Have you ever seen a photo move? Artists develop amazing cinemagraphs that take 'stills' to the next level
It is, in their own words, ‘something more than a photo but less than a video’.
Two artists have created a new way to to record your special moments - pictures with movement.
The ‘cinemagraphs’ look like still photos but actually feature a subtle area of movement designed to grab your eye and keep you looking. The effect is slightly eerie - but utterly captivating.

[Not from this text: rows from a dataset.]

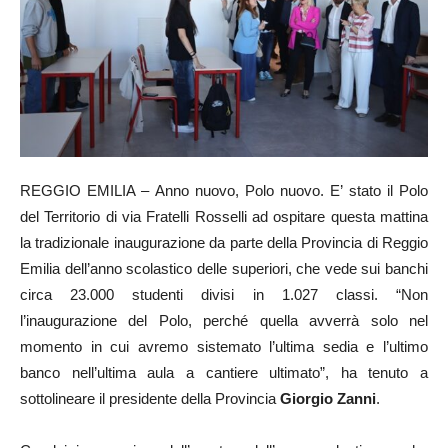
REGGIO EMILIA – Anno nuovo, Polo nuovo. E’ stato il Polo
del Territorio di via Fratelli Rosselli ad ospitare questa mattina
la tradizionale inaugurazione da parte della Provincia di Reggio
Emilia dell’anno scolastico delle superiori, che vede sui banchi
circa 23.000 studenti divisi in 1.027 classi. “Non
l’inaugurazione del Polo, perché quella avverrà solo nel
momento in cui avremo sistemato l’ultima sedia e l’ultimo
banco nell’ultima aula a cantiere ultimato”, ha tenuto a
sottolineare il presidente della Provincia
Giorgio Zanni
.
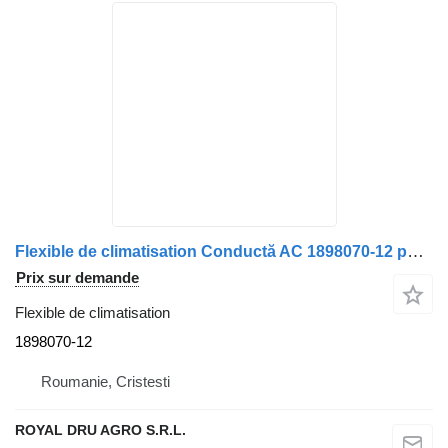
Flexible de climatisation Conductă AC 1898070-12 pour camion DAF 1898070 12
Prix sur demande
Flexible de climatisation
1898070-12
Roumanie, Cristesti
ROYAL DRU AGRO S.R.L.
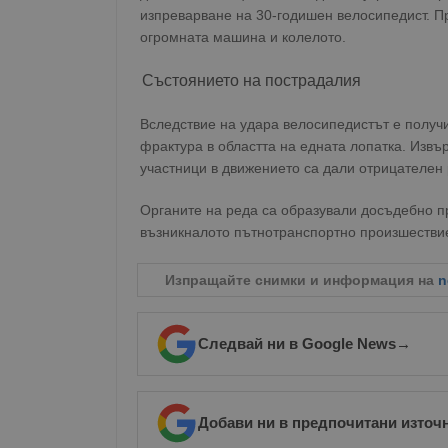
изпреварване на 30-годишен велосипедист. П
огромната машина и колелото.
Състоянието на пострадалия
Вследствие на удара велосипедистът е получи
фрактура в областта на едната лопатка. Извъ
участници в движението са дали отрицателен 
Органите на реда са образували досъдебно пр
възникналото пътнотранспортно произшестви
Изпращайте снимки и информация на
n
Следвай ни в Google News
→
Добави ни в предпочитани източ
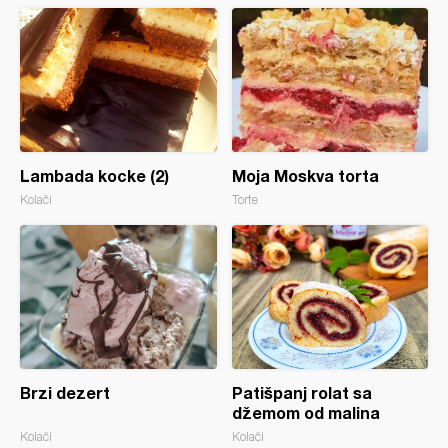
Lambada kocke (2)
Moja Moskva torta
Kolači
Torte
Brzi dezert
Patišpanj rolat sa
džemom od malina
Kolači
Kolači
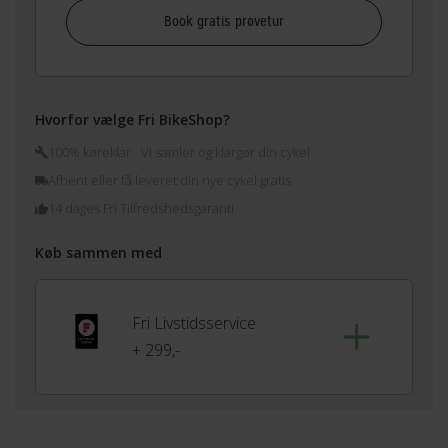
Book gratis prøvetur
Hvorfor vælge Fri BikeShop?
100% køreklar - Vi samler og klargør din cykel
Afhent eller få leveret din nye cykel gratis
14 dages Fri Tilfredshedsgaranti
Køb sammen med
Fri Livstidsservice
+ 299,-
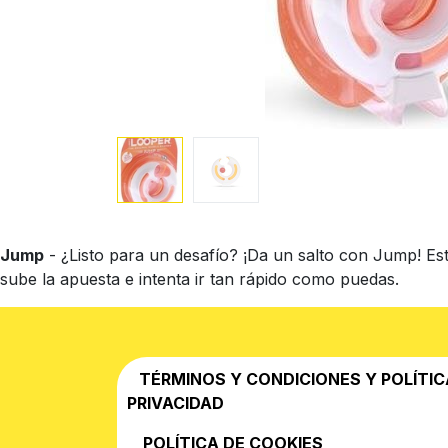
Jump
- ¿Listo para un desafío? ¡Da un salto con Jump! Est
sube la apuesta e intenta ir tan rápido como puedas.
TÉRMINOS Y CONDICIONES Y POLÍTIC
PRIVACIDAD
POLÍTICA DE COOKIES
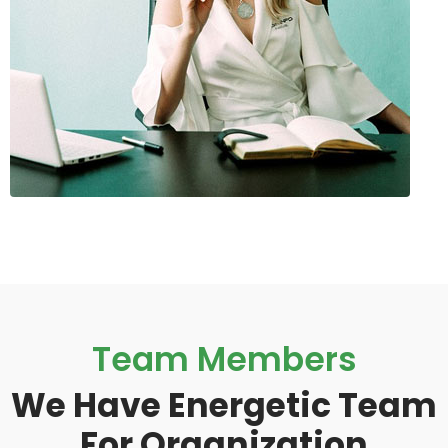
Team Members
We Have Energetic Team
For Organization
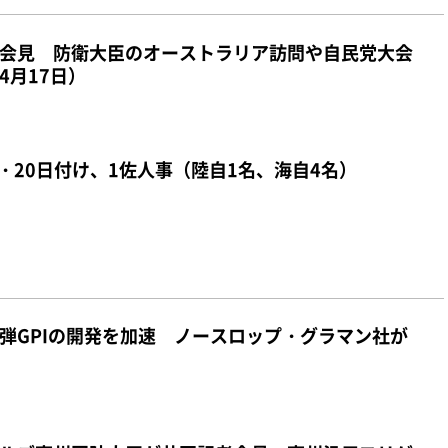
会見 防衛大臣のオーストラリア訪問や自民党大会
4月17日）
・20日付け、1佐人事（陸自1名、海自4名）
弾GPIの開発を加速 ノースロップ・グラマン社が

Hair-raising: Cinemagraphs may look like stills, but they feature a subtle area of movement designed to grab your eye. These animated photos are the work of Jamie Beck (pictured) and her fellow artist Kevin Burg

Turning a page: The cinemagraphs work by using GIFs, a type of picture format similar to a JPEG which has been around since the invention of home computers but has come into its own with broadband Internet
In one shot of a crowded square, bodies are frozen in time, but one man quietly turns the pages of his newspaper.
Another photo of a restaurant terrace is brought to life by the reflection of a taxi going past in the window.
And a picture of photographer Jamie Beck, one of the two behind the project, leaps off the screen when her hair starts to blow in a breeze.
Miss Beck has worked with motion graphics artist Kevin Burg to make the cinemagraphs by using GIFs, a type of picture format similar to a JPEG which has been around since the invention of home computers.
Only now with broadband Internet are they bringing it to life with a startling effect.
‘Our cinemagraphs are a way of adding motion to a still image,’ Miss Beck said.
Not as simple as they look: The more complex animated photos take the artists an entire day to pull together
In most cases she shoots the photos and Mr Burg adds on motion-graphics over several hours of painstaking editing.
The more complex ones take an entire day to pull together.
New York-based Miss Beck told The Atlantic magazine: ‘There's something magical about a still photograph - a captured moment in time - that can simultaneously exist outside the fraction of a second the shutter captures.
‘We feel there are many exciting applications for this type of moving image.
‘There's movement in everything and by capturing that plus the great things about a still photograph you get to experience what a video has to offer without the time commitment a video requires.’
She added that sharing websites such as Tumblr have been essential for helping them publish their work and getting them an audience.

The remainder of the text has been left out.